Consequently, some districts – like Eau Claire – experienced a quadrupling of students leaving public school and going to private school on the taxpayer’s dime.
State law sets the amount of money coming from a public school district at about $7,800 for high school students and about $7,200 for elementary students. Some public school districts may receive much less aid per public student from the state. For example, the Eau Claire school district received about $5,100 per student in state aid but paid out about $7,800 per private high school student leaving local property taxpayers to pick up the difference between those amounts.
Wisconsin property taxpayers already pick up 41 cents of every school dollar spent compared to Minnesota property taxpayers’ 25 cents of every school dollar. These numbers are from a recent United States Census Bureau report using data from the 2014 school year.

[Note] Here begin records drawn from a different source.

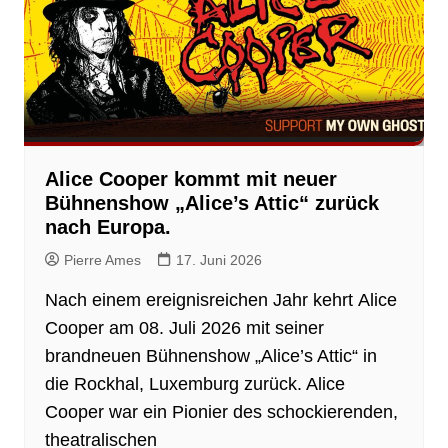
Alice Cooper kommt mit neuer
Bühnenshow „Alice’s Attic“ zurück
nach Europa.
Pierre Ames
17. Juni 2026
Nach einem ereignisreichen Jahr kehrt Alice
Cooper am 08. Juli 2026 mit seiner
brandneuen Bühnenshow „Alice’s Attic“ in
die Rockhal, Luxemburg zurück. Alice
Cooper war ein Pionier des schockierenden,
theatralischen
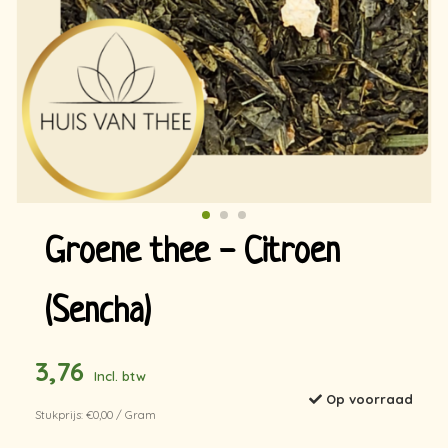
Groene thee - Citroen
(Sencha)
3,76
Incl. btw
Op voorraad
Stukprijs: €0,00 / Gram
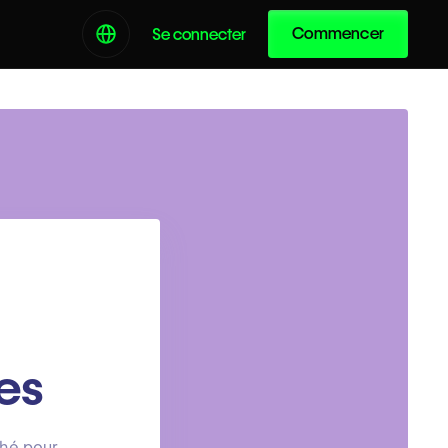
Commencer
Se connecter
es
ché pour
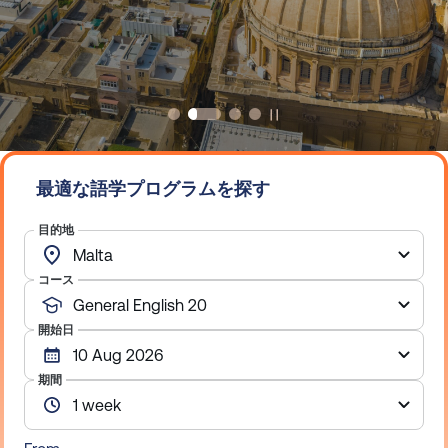
最適な語学プログラムを探す
目的地
コース
開始日
期間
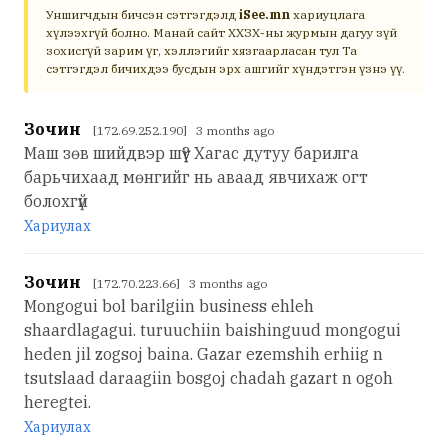
Уншигчдын бичсэн сэтгэгдэлд
iSee.mn
хариуцлага
хүлээхгүй болно. Манай сайт ХХЗХ-ны журмын дагуу зүй
зохисгүй зарим үг, хэллэгийг хязгаарласан тул Та
сэтгэгдэл бичихдээ бусдын эрх ашгийг хүндэтгэн үзнэ үү.
Зочин
[172.69.252.190] 3 months ago
Маш зөв шийдвэр шүү? Хагас дутуу барилга
барьчихаад мөнгийг нь аваад явчихаж огт
болохгүй
Хариулах
Зочин
[172.70.223.66] 3 months ago
Mongogui bol barilgiin business ehleh
shaardlagagui. turuuchiin baishinguud mongogui
heden jil zogsoj baina. Gazar ezemshih erhiig n
tsutslaad daraagiin bosgoj chadah gazart n ogoh
heregtei.
Хариулах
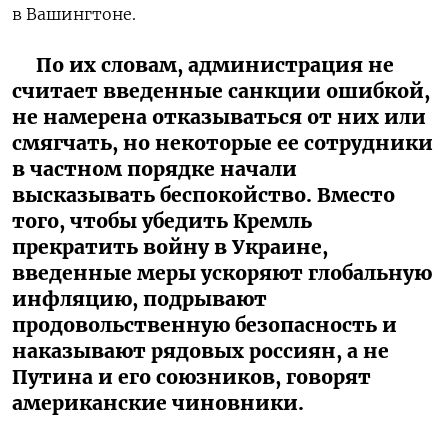
в Вашингтоне.
По их словам, администрация не
считает введенные санкции ошибкой,
не намерена отказываться от них или
смягчать, но некоторые ее сотрудники
в частном порядке начали
высказывать беспокойство. Вместо
того, чтобы убедить Кремль
прекратить войну в Украине,
введенные меры ускоряют глобальную
инфляцию, подрывают
продовольственную безопасность и
наказывают рядовых россиян, а не
Путина и его союзников, говорят
американские чиновники.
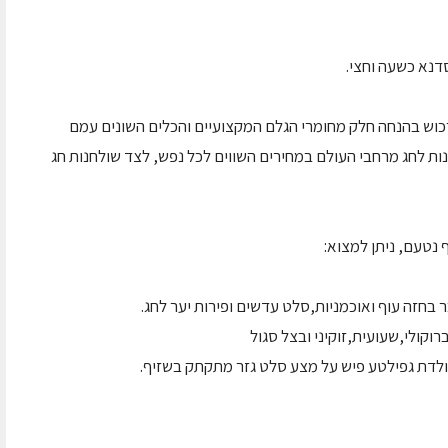
כוש בהנחה חלק מחומרי הגלם המקצועיים והכלים השונים עמם
תנות לחג מרחבי העולם במחירים השווים לכל נפש, לצד שולחנות חג
 נטעם, ניתן למצוא:
חזה עוף ואוכמניות,סלט עדשים ופירות יער לחג.
רוקולי,שעועית,זוקיני ובצל סגול
רולדת גפילטע פיש על מצע סלט גזר מתקתק בשזיף.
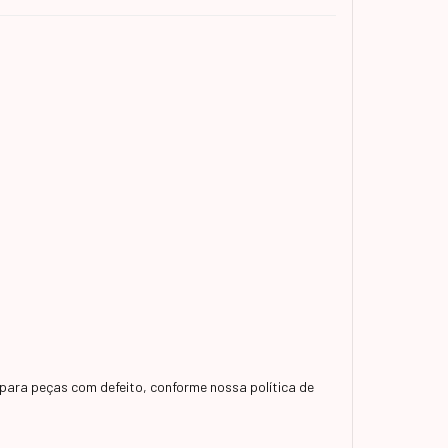
para peças com defeito, conforme nossa política de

Costs of private school subsidies will continue to grow even if more students do not opt for a private school education at the public’s expense. Buried in details of the most recent state budget is an automatic increase in the amount sent to private schools for each student regardless of whether or not the public school receives any increase in state support.
One of the Pepin Town Hall attendees reminded me that I made no mention of the tax credit for private school tuition also passed in a recent budget. The nonpartisan Legislative Fiscal Bureau pegs the cost of this credit at $11.5 million in tax year 2014.
Recent news from Madison described another new scheme for private schools – a type of tax-free private school savings account. Rep. Dale Kooyenga (R-Brookfield) described the proposal as an account that could be used to pay for private school tuition and other costs. Parents either could use a debit card to access the money or by reimbursed for their expenses.
Wisconsin does not need any more plans to siphon public school money away from local schools. In a recent press release, statewide education leader and Eau Claire schoolteacher, Ron Martin said it best “Education savings accounts literally take money out of our neighborhood public schools and hands it over to subsidize private tuition, with zero accountability.”